* What you should do:
Count every line of the data that includes "title". State only the number.

----- Source data -----

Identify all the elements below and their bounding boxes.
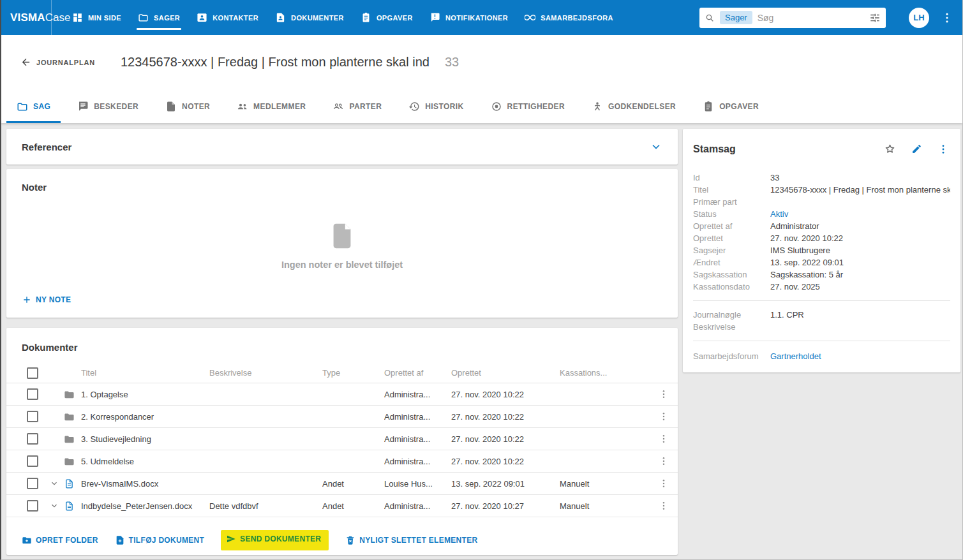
field-value: 27. nov. 2020 10:22: [770, 232, 950, 244]
status-link[interactable]: Aktiv: [770, 208, 950, 220]
case-tabs: SAG BESKEDER NOTER MEDLEMMER PARTER HIST…: [1, 89, 962, 123]
table-row-folder[interactable]: 1. Optagelse Administra... 27. nov. 2020…: [6, 383, 678, 406]
row-menu-button[interactable]: [659, 389, 669, 399]
favorite-button[interactable]: [884, 143, 896, 155]
tab-opgaver[interactable]: OPGAVER: [692, 89, 769, 123]
row-title[interactable]: 2. Korrespondancer: [81, 412, 209, 422]
row-kassation: Manuelt: [560, 501, 653, 511]
nav-dokumenter[interactable]: DOKUMENTER: [267, 0, 352, 35]
table-row-document[interactable]: Indbydelse_PeterJensen.docx Dette vdfdbv…: [6, 495, 678, 517]
back-label: JOURNALPLAN: [36, 59, 95, 66]
nav-opgaver[interactable]: OPGAVER: [353, 0, 421, 35]
send-documents-button[interactable]: SEND DOKUMENTER: [226, 534, 321, 544]
select-all-checkbox[interactable]: [27, 367, 38, 379]
global-search[interactable]: Sager: [699, 8, 886, 28]
noter-empty-text: Ingen noter er blevet tilføjet: [6, 260, 678, 270]
chat-icon: [77, 101, 89, 112]
clipboard-icon: [361, 12, 371, 23]
field-label: Journalnøgle: [693, 309, 770, 321]
tab-medlemmer[interactable]: MEDLEMMER: [227, 89, 316, 123]
divider: [693, 341, 950, 341]
tab-beskeder[interactable]: BESKEDER: [67, 89, 149, 123]
table-row-folder[interactable]: 2. Korrespondancer Administra... 27. nov…: [6, 406, 678, 428]
field-label: Oprettet af: [693, 220, 770, 232]
tab-sag[interactable]: SAG: [6, 89, 61, 123]
recently-deleted-label: NYLIGT SLETTET ELEMENTER: [359, 536, 477, 545]
search-icon: [705, 13, 715, 23]
field-value: 27. nov. 2025: [770, 281, 950, 293]
search-filter-button[interactable]: [869, 12, 881, 24]
tab-label: GODKENDELSER: [608, 102, 676, 111]
recently-deleted-button[interactable]: NYLIGT SLETTET ELEMENTER: [345, 535, 477, 545]
table-row-folder[interactable]: 5. Udmeldelse Administra... 27. nov. 202…: [6, 450, 678, 473]
row-checkbox[interactable]: [27, 388, 38, 400]
chevron-down-icon: [50, 479, 59, 488]
row-kassation: Manuelt: [560, 479, 653, 489]
forum-link[interactable]: Gartnerholdet: [770, 350, 950, 362]
table-row-folder[interactable]: 3. Studievejledning Administra... 27. no…: [6, 428, 678, 450]
field-value: 1.1. CPR: [770, 309, 950, 321]
document-icon: [64, 478, 81, 489]
row-expand-button[interactable]: [50, 501, 59, 510]
user-avatar[interactable]: LH: [909, 8, 929, 28]
tab-historik[interactable]: HISTORIK: [398, 89, 474, 123]
row-checkbox[interactable]: [27, 411, 38, 422]
row-checkbox[interactable]: [27, 455, 38, 467]
back-to-journalplan[interactable]: JOURNALPLAN: [20, 57, 95, 68]
row-checkbox[interactable]: [27, 478, 38, 489]
folder-icon: [64, 456, 81, 467]
row-title[interactable]: 5. Udmeldelse: [81, 457, 209, 466]
app-logo[interactable]: VISMACase: [1, 11, 51, 24]
row-menu-button[interactable]: [659, 411, 669, 422]
row-checkbox[interactable]: [27, 433, 38, 445]
tab-label: RETTIGHEDER: [507, 102, 565, 111]
row-expand-button[interactable]: [50, 479, 59, 488]
people-outline-icon: [332, 101, 344, 112]
nav-samarbejdsfora[interactable]: SAMARBEJDSFORA: [517, 0, 621, 35]
add-document-button[interactable]: TILFØJ DOKUMENT: [115, 535, 205, 545]
dokumenter-panel: Dokumenter Titel Beskrivelse Type Oprett…: [6, 328, 678, 555]
edit-case-button[interactable]: [911, 144, 922, 154]
topbar-menu-button[interactable]: [941, 11, 953, 24]
create-folder-button[interactable]: OPRET FOLDER: [22, 535, 98, 545]
row-title[interactable]: Indbydelse_PeterJensen.docx: [81, 501, 209, 511]
row-title[interactable]: 3. Studievejledning: [81, 434, 209, 444]
tab-noter[interactable]: NOTER: [155, 89, 220, 123]
row-menu-button[interactable]: [659, 434, 669, 444]
tab-label: BESKEDER: [94, 102, 138, 111]
tab-label: SAG: [33, 102, 50, 111]
row-menu-button[interactable]: [659, 501, 669, 511]
row-menu-button[interactable]: [659, 456, 669, 466]
arrow-left-icon: [20, 57, 31, 68]
tab-label: MEDLEMMER: [253, 102, 306, 111]
row-title[interactable]: 1. Optagelse: [81, 390, 209, 399]
nav-kontakter[interactable]: KONTAKTER: [189, 0, 266, 35]
nav-label: SAGER: [154, 14, 180, 22]
nav-sager[interactable]: SAGER: [130, 0, 188, 35]
search-scope-chip[interactable]: Sager: [720, 11, 752, 24]
row-title[interactable]: Brev-VismaIMS.docx: [81, 479, 209, 489]
nav-min-side[interactable]: MIN SIDE: [64, 0, 129, 35]
tab-label: HISTORIK: [425, 102, 463, 111]
referencer-expand-button[interactable]: [650, 140, 662, 153]
row-menu-button[interactable]: [659, 478, 669, 489]
new-note-button[interactable]: NY NOTE: [22, 295, 71, 305]
field-label: Kassationsdato: [693, 281, 770, 293]
col-oprettet: Oprettet: [451, 368, 560, 378]
field-label: Id: [693, 172, 770, 184]
tab-parter[interactable]: PARTER: [322, 89, 392, 123]
table-row-document[interactable]: Brev-VismaIMS.docx Andet Louise Hus... 1…: [6, 473, 678, 495]
nav-notifikationer[interactable]: NOTIFIKATIONER: [422, 0, 516, 35]
kebab-icon: [659, 501, 669, 511]
field-value: IMS Slutbrugere: [770, 244, 950, 256]
stamsag-menu-button[interactable]: [937, 144, 949, 155]
tab-godkendelser[interactable]: GODKENDELSER: [581, 89, 686, 123]
tab-rettigheder[interactable]: RETTIGHEDER: [481, 89, 575, 123]
contact-badge-icon: [197, 12, 207, 23]
search-input[interactable]: [758, 13, 869, 23]
row-checkbox[interactable]: [27, 500, 38, 512]
col-oprettet-af: Oprettet af: [384, 368, 451, 378]
chevron-down-icon: [650, 140, 662, 153]
clipboard-icon: [703, 101, 714, 112]
send-documents-label: SEND DOKUMENTER: [240, 534, 321, 543]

-----

* Answer for this exercise:
6